Collected data
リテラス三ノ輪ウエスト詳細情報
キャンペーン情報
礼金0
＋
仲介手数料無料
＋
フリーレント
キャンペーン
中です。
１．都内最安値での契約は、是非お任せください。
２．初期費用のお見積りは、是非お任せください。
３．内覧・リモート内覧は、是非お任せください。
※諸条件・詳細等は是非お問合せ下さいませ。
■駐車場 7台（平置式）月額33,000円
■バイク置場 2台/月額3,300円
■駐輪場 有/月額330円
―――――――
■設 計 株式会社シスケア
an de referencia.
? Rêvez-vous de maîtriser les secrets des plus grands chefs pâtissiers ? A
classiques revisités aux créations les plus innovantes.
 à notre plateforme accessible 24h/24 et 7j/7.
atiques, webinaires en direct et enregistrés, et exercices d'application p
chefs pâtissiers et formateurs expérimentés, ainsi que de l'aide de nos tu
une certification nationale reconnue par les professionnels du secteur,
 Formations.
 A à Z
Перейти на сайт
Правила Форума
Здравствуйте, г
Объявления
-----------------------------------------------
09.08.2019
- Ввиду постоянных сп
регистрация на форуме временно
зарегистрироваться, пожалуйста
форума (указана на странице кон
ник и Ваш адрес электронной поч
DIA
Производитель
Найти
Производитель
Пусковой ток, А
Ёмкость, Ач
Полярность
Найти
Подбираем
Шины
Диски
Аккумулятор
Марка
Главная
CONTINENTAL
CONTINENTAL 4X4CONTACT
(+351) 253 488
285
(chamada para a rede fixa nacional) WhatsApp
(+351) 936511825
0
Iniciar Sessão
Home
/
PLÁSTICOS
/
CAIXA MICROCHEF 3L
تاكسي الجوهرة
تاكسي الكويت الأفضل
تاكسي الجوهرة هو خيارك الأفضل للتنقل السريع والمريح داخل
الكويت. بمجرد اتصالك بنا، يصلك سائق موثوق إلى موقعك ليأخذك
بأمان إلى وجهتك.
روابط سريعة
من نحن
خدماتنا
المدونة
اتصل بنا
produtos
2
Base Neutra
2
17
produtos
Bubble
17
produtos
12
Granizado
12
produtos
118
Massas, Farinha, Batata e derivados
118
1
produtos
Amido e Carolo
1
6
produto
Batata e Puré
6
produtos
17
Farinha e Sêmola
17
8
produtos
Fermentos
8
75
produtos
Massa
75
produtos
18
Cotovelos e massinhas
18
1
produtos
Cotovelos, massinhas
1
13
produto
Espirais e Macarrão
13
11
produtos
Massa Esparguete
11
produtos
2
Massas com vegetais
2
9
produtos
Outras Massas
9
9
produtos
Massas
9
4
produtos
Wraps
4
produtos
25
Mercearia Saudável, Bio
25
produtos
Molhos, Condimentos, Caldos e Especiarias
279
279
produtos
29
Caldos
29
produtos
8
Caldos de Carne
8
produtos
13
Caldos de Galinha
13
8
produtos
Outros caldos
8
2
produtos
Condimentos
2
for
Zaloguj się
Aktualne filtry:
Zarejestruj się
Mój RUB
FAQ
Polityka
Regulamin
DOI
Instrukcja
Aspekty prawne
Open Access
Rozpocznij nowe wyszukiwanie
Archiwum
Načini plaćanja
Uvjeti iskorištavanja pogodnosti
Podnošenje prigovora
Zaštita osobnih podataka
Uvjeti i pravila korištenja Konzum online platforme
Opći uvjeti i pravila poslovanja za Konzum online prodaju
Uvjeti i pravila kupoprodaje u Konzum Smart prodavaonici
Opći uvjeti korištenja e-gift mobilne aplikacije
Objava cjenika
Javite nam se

[TRY IT] All of the data above needs to be transcribed verbatim.

[SOLUTION TO THE EXERCISE]
リテラス三ノ輪ウエスト詳細情報
キャンペーン情報
礼金0
＋
仲介手数料無料
＋
フリーレント
キャンペーン
中です。
１．都内最安値での契約は、是非お任せください。
２．初期費用のお見積りは、是非お任せください。
３．内覧・リモート内覧は、是非お任せください。
※諸条件・詳細等は是非お問合せ下さいませ。
■駐車場 7台（平置式）月額33,000円
■バイク置場 2台/月額3,300円
■駐輪場 有/月額330円
―――――――
■設 計 株式会社シスケア
an de referencia.
? Rêvez-vous de maîtriser les secrets des plus grands chefs pâtissiers ? A
classiques revisités aux créations les plus innovantes.
 à notre plateforme accessible 24h/24 et 7j/7.
atiques, webinaires en direct et enregistrés, et exercices d'application p
chefs pâtissiers et formateurs expérimentés, ainsi que de l'aide de nos tu
une certification nationale reconnue par les professionnels du secteur,
 Formations.
 A à Z
Перейти на сайт
Правила Форума
Здравствуйте, г
Объявления
-----------------------------------------------
09.08.2019
- Ввиду постоянных сп
регистрация на форуме временно
зарегистрироваться, пожалуйста
форума (указана на странице кон
ник и Ваш адрес электронной поч
DIA
Производитель
Найти
Производитель
Пусковой ток, А
Ёмкость, Ач
Полярность
Найти
Подбираем
Шины
Диски
Аккумулятор
Марка
Главная
CONTINENTAL
CONTINENTAL 4X4CONTACT
(+351) 253 488
285
(chamada para a rede fixa nacional) WhatsApp
(+351) 936511825
0
Iniciar Sessão
Home
/
PLÁSTICOS
/
CAIXA MICROCHEF 3L
تاكسي الجوهرة
تاكسي الكويت الأفضل
تاكسي الجوهرة هو خيارك الأفضل للتنقل السريع والمريح داخل
الكويت. بمجرد اتصالك بنا، يصلك سائق موثوق إلى موقعك ليأخذك
بأمان إلى وجهتك.
روابط سريعة
من نحن
خدماتنا
المدونة
اتصل بنا
produtos
2
Base Neutra
2
17
produtos
Bubble
17
produtos
12
Granizado
12
produtos
118
Massas, Farinha, Batata e derivados
118
1
produtos
Amido e Carolo
1
6
produto
Batata e Puré
6
produtos
17
Farinha e Sêmola
17
8
produtos
Fermentos
8
75
produtos
Massa
75
produtos
18
Cotovelos e massinhas
18
1
produtos
Cotovelos, massinhas
1
13
produto
Espirais e Macarrão
13
11
produtos
Massa Esparguete
11
produtos
2
Massas com vegetais
2
9
produtos
Outras Massas
9
9
produtos
Massas
9
4
produtos
Wraps
4
produtos
25
Mercearia Saudável, Bio
25
produtos
Molhos, Condimentos, Caldos e Especiarias
279
279
produtos
29
Caldos
29
produtos
8
Caldos de Carne
8
produtos
13
Caldos de Galinha
13
8
produtos
Outros caldos
8
2
produtos
Condimentos
2
for
Zaloguj się
Aktualne filtry:
Zarejestruj się
Mój RUB
FAQ
Polityka
Regulamin
DOI
Instrukcja
Aspekty prawne
Open Access
Rozpocznij nowe wyszukiwanie
Archiwum
Načini plaćanja
Uvjeti iskorištavanja pogodnosti
Podnošenje prigovora
Zaštita osobnih podataka
Uvjeti i pravila korištenja Konzum online platforme
Opći uvjeti i pravila poslovanja za Konzum online prodaju
Uvjeti i pravila kupoprodaje u Konzum Smart prodavaonici
Opći uvjeti korištenja e-gift mobilne aplikacije
Objava cjenika
Javite nam se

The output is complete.